• _Work order_: Your task is to restate every entry below word for word and omit the images.

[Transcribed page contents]

────────────────────

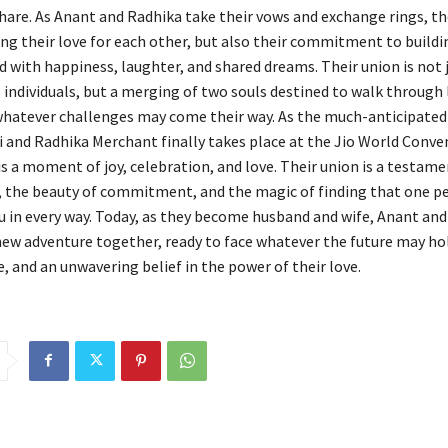
hare. As Anant and Radhika take their vows and exchange rings, th
ng their love for each other, but also their commitment to buildin
d with happiness, laughter, and shared dreams. Their union is not 
 individuals, but a merging of two souls destined to walk through l
whatever challenges may come their way. As the much-anticipated
and Radhika Merchant finally takes place at the Jio World Conve
is a moment of joy, celebration, and love. Their union is a testame
, the beauty of commitment, and the magic of finding that one 
 in every way. Today, as they become husband and wife, Anant an
ew adventure together, ready to face whatever the future may ho
, and an unwavering belief in the power of their love.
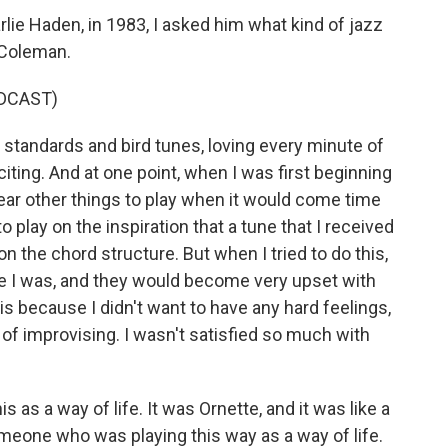
lie Haden, in 1983, I asked him what kind of jazz
 Coleman.
DCAST)
tandards and bird tunes, loving every minute of
xciting. And at one point, when I was first beginning
 hear other things to play when it would come time
play on the inspiration that a tune that I received
n the chord structure. But when I tried to do this,
e I was, and they would become very upset with
his because I didn't want to have any hard feelings,
 of improvising. I wasn't satisfied so much with
s a way of life. It was Ornette, and it was like a
eone who was playing this way as a way of life.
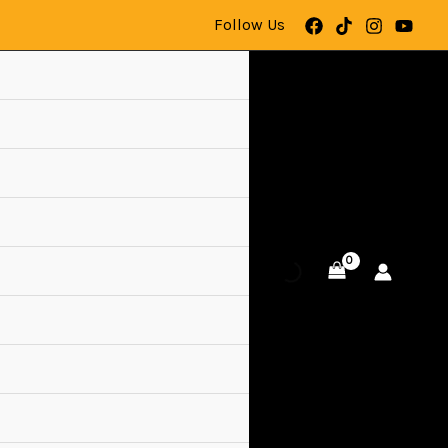
Follow Us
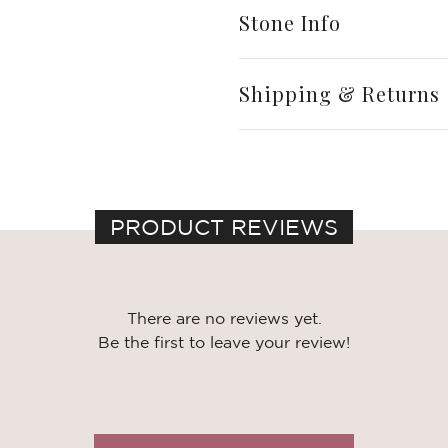
Stone Info
Shipping & Returns
PRODUCT REVIEWS
There are no reviews yet.
Be the first to leave your review!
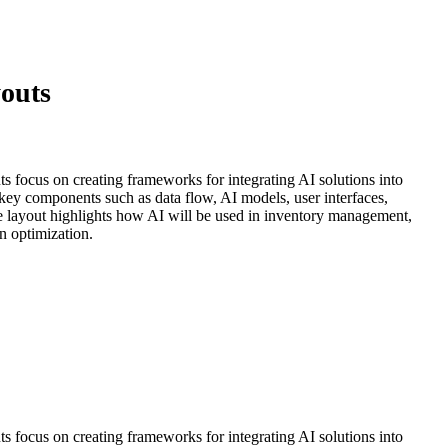
youts
uts focus on creating frameworks for integrating AI solutions into
 key components such as data flow, AI models, user interfaces,
he layout highlights how AI will be used in inventory management,
n optimization.
uts focus on creating frameworks for integrating AI solutions into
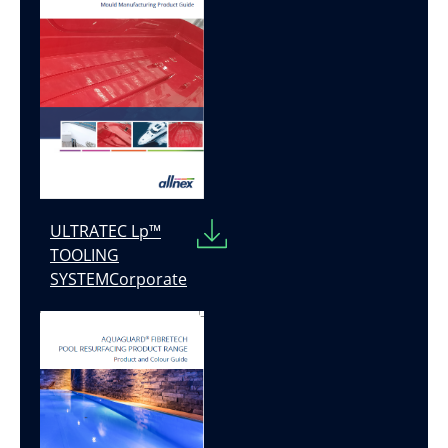
ULTRATEC Lp™
TOOLING
SYSTEMCorporate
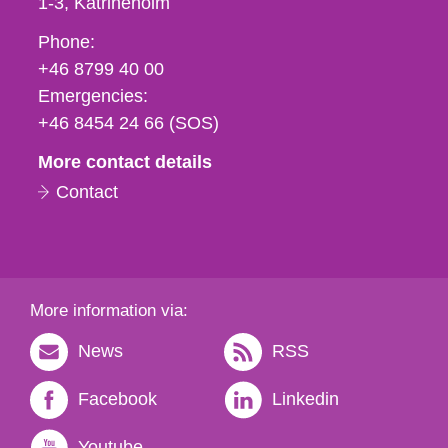
1-3
Katrineholm
Phone,
Phone:
fax
+46 8799 40 00
och
Emergencies:
e-
+46 8454 24 66 (SOS)
mail
More contact details
Contact
More information via:
News
RSS
Facebook
Linkedin
Youtube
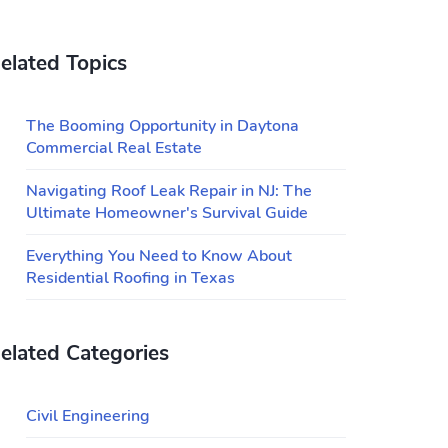
elated Topics
The Booming Opportunity in Daytona
Commercial Real Estate
Navigating Roof Leak Repair in NJ: The
Ultimate Homeowner's Survival Guide
Everything You Need to Know About
Residential Roofing in Texas
elated Categories
Civil Engineering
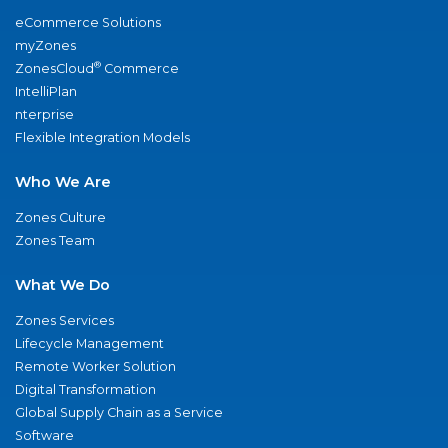
eCommerce Solutions
myZones
®
ZonesCloud
Commerce
IntelliPlan
nterprise
Flexible Integration Models
Who We Are
Zones Culture
Zones Team
What We Do
Zones Services
Lifecycle Management
Remote Worker Solution
Digital Transformation
Global Supply Chain as a Service
Software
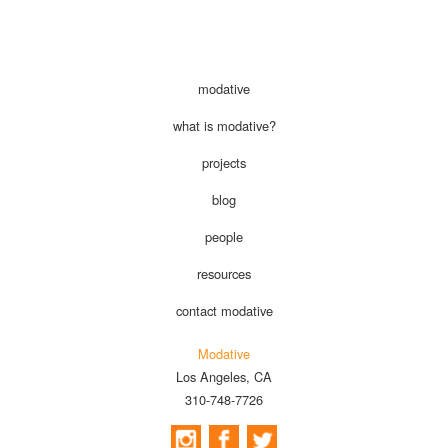
modative
what is modative?
projects
blog
people
resources
contact modative
Modative
Los Angeles, CA
310-748-7726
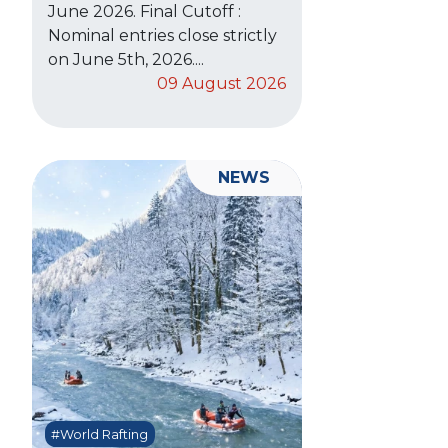
June 2026. Final Cutoff :
Nominal entries close strictly
on June 5th, 2026....
09 August 2026
NEWS
#World Rafting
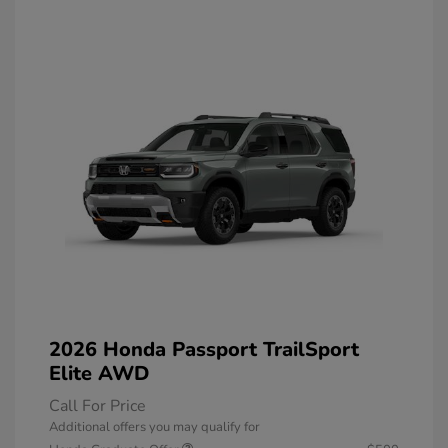
2026 Honda Passport TrailSport
Elite AWD
Call For Price
Additional offers you may qualify for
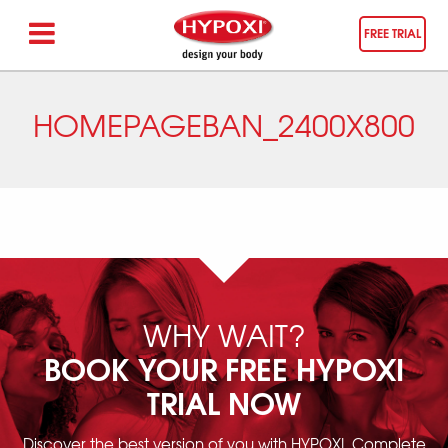
FREE TRIAL
HOMEPAGEBAN_2400X800
WHY WAIT?
BOOK YOUR FREE HYPOXI
TRIAL NOW
Discover the best version of you with HYPOXI. Complete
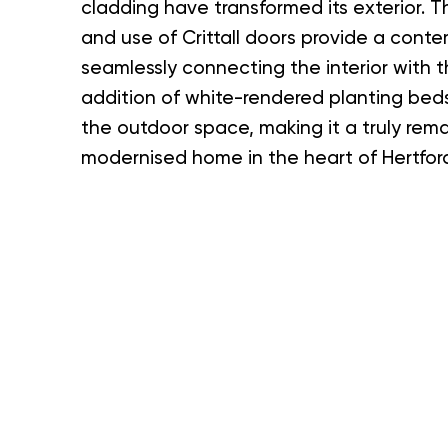
cladding have transformed its exterior. 
and use of Crittall doors provide a conte
seamlessly connecting the interior with 
addition of white-rendered planting be
the outdoor space, making it a truly rem
modernised home in the heart of Hertford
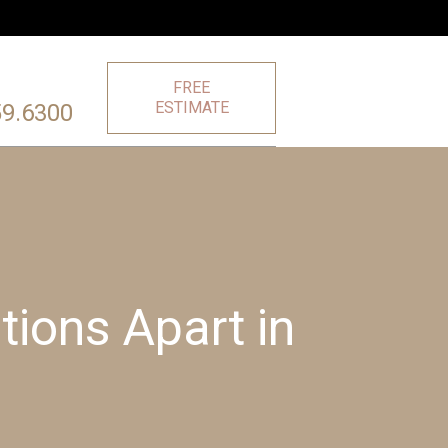
FREE
ESTIMATE
59.6300
ions Apart in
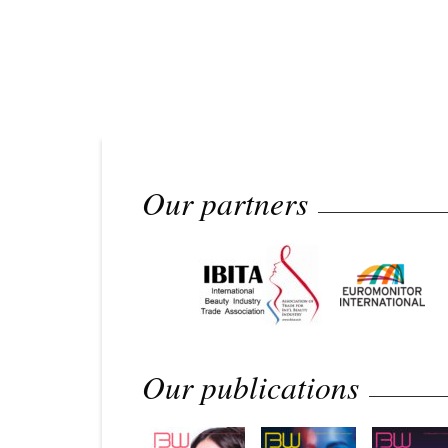
Our partners
Our publications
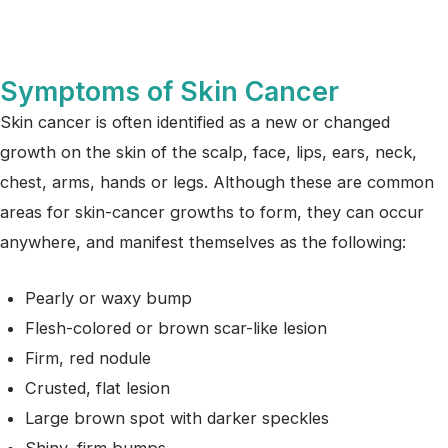
Symptoms of Skin Cancer
Skin cancer is often identified as a new or changed
growth on the skin of the scalp, face, lips, ears, neck,
chest, arms, hands or legs. Although these are common
areas for skin-cancer growths to form, they can occur
anywhere, and manifest themselves as the following:
Pearly or waxy bump
Flesh-colored or brown scar-like lesion
Firm, red nodule
Crusted, flat lesion
Large brown spot with darker speckles
Shiny, firm bumps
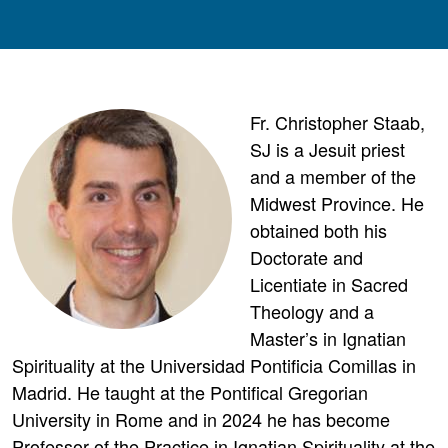
Fr. Christopher Staab,
SJ is a Jesuit priest
and a member of the
Midwest Province. He
obtained both his
Doctorate and
Licentiate in Sacred
Theology and a
Master’s in Ignatian
Spirituality at the Universidad Pontificia Comillas in
Madrid. He taught at the Pontifical Gregorian
University in Rome and in 2024 he has become
Professor of the Practice in Ignatian Spirituality at the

────────────────────

• _Task response_:
hare. As Anant and Radhika take their vows and exchange rings, th
ng their love for each other, but also their commitment to buildin
d with happiness, laughter, and shared dreams. Their union is not 
 individuals, but a merging of two souls destined to walk through l
whatever challenges may come their way. As the much-anticipated
and Radhika Merchant finally takes place at the Jio World Conve
is a moment of joy, celebration, and love. Their union is a testame
, the beauty of commitment, and the magic of finding that one 
 in every way. Today, as they become husband and wife, Anant an
ew adventure together, ready to face whatever the future may ho
, and an unwavering belief in the power of their love.
lie Haden, in 1983, I asked him what kind of jazz
 Coleman.
DCAST)
tandards and bird tunes, loving every minute of
xciting. And at one point, when I was first beginning
 hear other things to play when it would come time
play on the inspiration that a tune that I received
n the chord structure. But when I tried to do this,
e I was, and they would become very upset with
his because I didn't want to have any hard feelings,
 of improvising. I wasn't satisfied so much with
s a way of life. It was Ornette, and it was like a
eone who was playing this way as a way of life.
Follow Us
Stone Info
Shipping & Returns
PRODUCT REVIEWS
There are no reviews yet.
Be the first to leave your review!
youts
uts focus on creating frameworks for integrating AI solutions into
 key components such as data flow, AI models, user interfaces,
he layout highlights how AI will be used in inventory management,
n optimization.
uts focus on creating frameworks for integrating AI solutions into
ULTRATEC Lp™
TOOLING
SYSTEMCorporate
1-3
Katrineholm
Phone,
Phone:
fax
+46 8799 40 00
och
Emergencies:
e-
+46 8454 24 66 (SOS)
mail
More contact details
Contact
More information via:
News
RSS
Facebook
Linkedin
Youtube
elated Topics
The Booming Opportunity in Daytona
Commercial Real Estate
Navigating Roof Leak Repair in NJ: The
Ultimate Homeowner's Survival Guide
Everything You Need to Know About
Residential Roofing in Texas
elated Categories
Civil Engineering
eCommerce Solutions
myZones
®
ZonesCloud
Commerce
IntelliPlan
nterprise
Flexible Integration Models
Who We Are
Zones Culture
Zones Team
What We Do
Zones Services
Lifecycle Management
Remote Worker Solution
Digital Transformation
Global Supply Chain as a Service
Software
modative
what is modative?
projects
blog
people
resources
contact modative
Modative
Los Angeles, CA
310-748-7726
June 2026. Final Cutoff :
Nominal entries close strictly
on June 5th, 2026....
09 August 2026
NEWS
#World Rafting
2026 Honda Passport TrailSport
Elite AWD
Call For Price
Additional offers you may qualify for
FREE TRIAL
HOMEPAGEBAN_2400X800
WHY WAIT?
BOOK YOUR FREE HYPOXI
TRIAL NOW
Discover the best version of you with HYPOXI. Complete
cladding have transformed its exterior. 
and use of Crittall doors provide a conte
seamlessly connecting the interior with 
addition of white-rendered planting be
the outdoor space, making it a truly rem
modernised home in the heart of Hertford
FREE
ESTIMATE
59.6300
ions Apart in
Our partners
Our publications
Symptoms of Skin Cancer
Skin cancer is often identified as a new or changed
growth on the skin of the scalp, face, lips, ears, neck,
chest, arms, hands or legs. Although these are common
areas for skin-cancer growths to form, they can occur
anywhere, and manifest themselves as the following:
Pearly or waxy bump
Flesh-colored or brown scar-like lesion
Firm, red nodule
Crusted, flat lesion
Large brown spot with darker speckles
Shiny, firm bumps
Fr. Christopher Staab,
SJ is a Jesuit priest
and a member of the
Midwest Province. He
obtained both his
Doctorate and
Licentiate in Sacred
Theology and a
Master’s in Ignatian
Spirituality at the Universidad Pontificia Comillas in
Madrid. He taught at the Pontifical Gregorian
University in Rome and in 2024 he has become
Professor of the Practice in Ignatian Spirituality at the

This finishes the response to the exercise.